## [Exercise]
Whenever a line in the entries below contains the string "العرض", copy that line.

## [Material for the task]
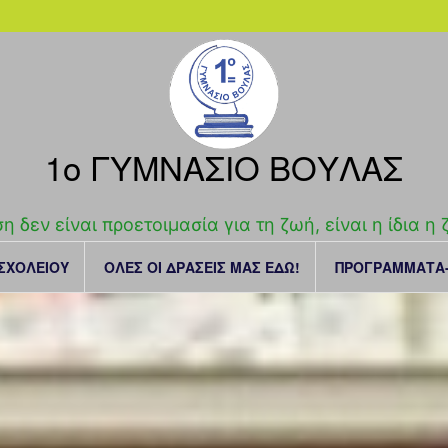
1o ΓΥΜΝΑΣΙΟ ΒΟΥΛΑΣ
η δεν είναι προετοιμασία για τη ζωή, είναι η ίδια η
 ΣΧΟΛΕΙΟΥ
ΟΛΕΣ ΟΙ ΔΡΑΣΕΙΣ ΜΑΣ ΕΔΩ!
ΠΡΟΓΡΑΜΜΑΤΑ-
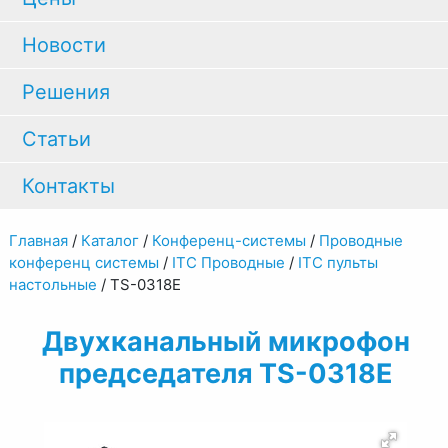
Новости
Решения
Статьи
Контакты
Главная
/
Каталог
/
Конференц-системы
/
Проводные
конференц системы
/
ITC Проводные
/
ITC пульты
настольные
/
TS-0318E
Двухканальный микрофон
председателя TS-0318E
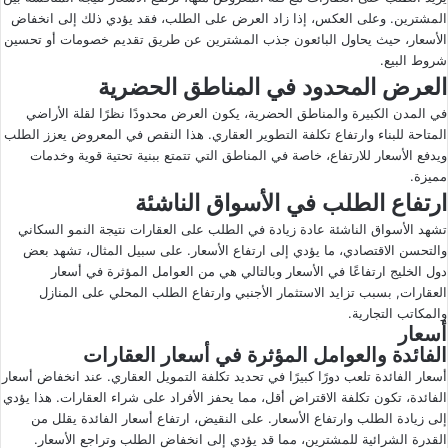
المشترين. وعلى العكس، إذا زاد العرض على الطلب، فقد يؤدي ذلك إلى انخفاض
الأسعار، حيث يحاول البائعون جذب المشترين عن طريق تقديم خصومات أو تحسين
شروط البيع.
العرض المحدود في المناطق الحضرية
في المدن الكبيرة والمناطق الحضرية، يكون العرض محدودًا نظرًا لقلة الأراضي
المتاحة للبناء وارتفاع تكلفة التطوير العقاري. هذا النقص في المعروض يعزز الطلب
ويدفع الأسعار للارتفاع، خاصة في المناطق التي تتمتع ببنية تحتية قوية وخدمات
مميزة.
ارتفاع الطلب في الأسواق الناشئة
تشهد الأسواق الناشئة عادة زيادة في الطلب على العقارات نتيجة النمو السكاني
والتحسن الاقتصادي، ما يؤدي إلى ارتفاع الأسعار. على سبيل المثال، تشهد بعض
دول الخليج ارتفاعًا في الأسعار وبالتالي هي من العوامل المؤثرة في أسعار
العقارات, بسبب تزايد الاستثمار الأجنبي وارتفاع الطلب المحلي على المنازل
والمكاتب التجارية.
أسعار
الفائدة والعوامل المؤثرة في أسعار العقارات
أسعار الفائدة تلعب دورًا كبيرًا في تحديد تكلفة التمويل العقاري. عند انخفاض أسعار
الفائدة، تكون تكلفة الاقتراض أقل، مما يحفز الأفراد على شراء العقارات. هذا يؤدي
إلى زيادة الطلب وارتفاع الأسعار. على النقيض، ارتفاع أسعار الفائدة يقلل من
القدرة الشرائية للمشترين، مما قد يؤدي إلى انخفاض الطلب وتراجع الأسعار.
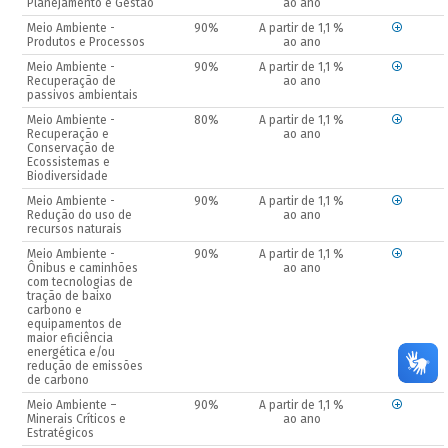
Planejamento e Gestão
ao ano
Meio Ambiente -
90%
A partir de 1,1 %
Produtos e Processos
ao ano
Meio Ambiente -
90%
A partir de 1,1 %
Recuperação de
ao ano
passivos ambientais
Meio Ambiente -
80%
A partir de 1,1 %
Recuperação e
ao ano
Conservação de
Ecossistemas e
Biodiversidade
Meio Ambiente -
90%
A partir de 1,1 %
Redução do uso de
ao ano
recursos naturais
Meio Ambiente -
90%
A partir de 1,1 %
Ônibus e caminhões
ao ano
com tecnologias de
tração de baixo
carbono e
equipamentos de
maior eficiência
energética e/ou
redução de emissões
de carbono
Meio Ambiente –
90%
A partir de 1,1 %
Minerais Críticos e
ao ano
Estratégicos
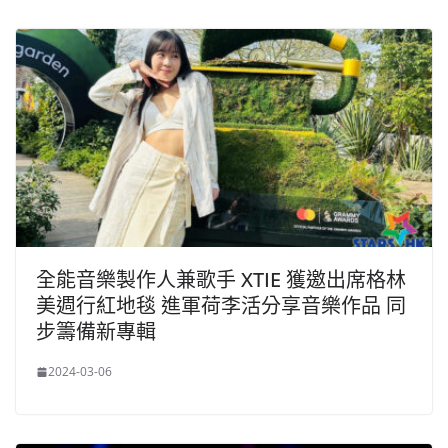
全能音樂製作人兼歌手 XTIE 獲邀出席格林
美週行紅地毯 進軍荷李活分享音樂作品 同
步籌備新專輯
2024-03-06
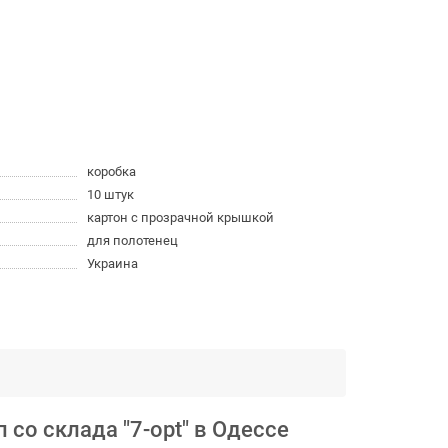
коробка
10 штук
картон с прозрачной крышкой
для полотенец
Украина
со склада "7-opt" в Одессе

## [Solution to the exercise]
المشترين. وعلى العكس، إذا زاد العرض على الطلب، فقد يؤدي ذلك إلى انخفاض
العرض المحدود في المناطق الحضرية
في المدن الكبيرة والمناطق الحضرية، يكون العرض محدودًا نظرًا لقلة الأراضي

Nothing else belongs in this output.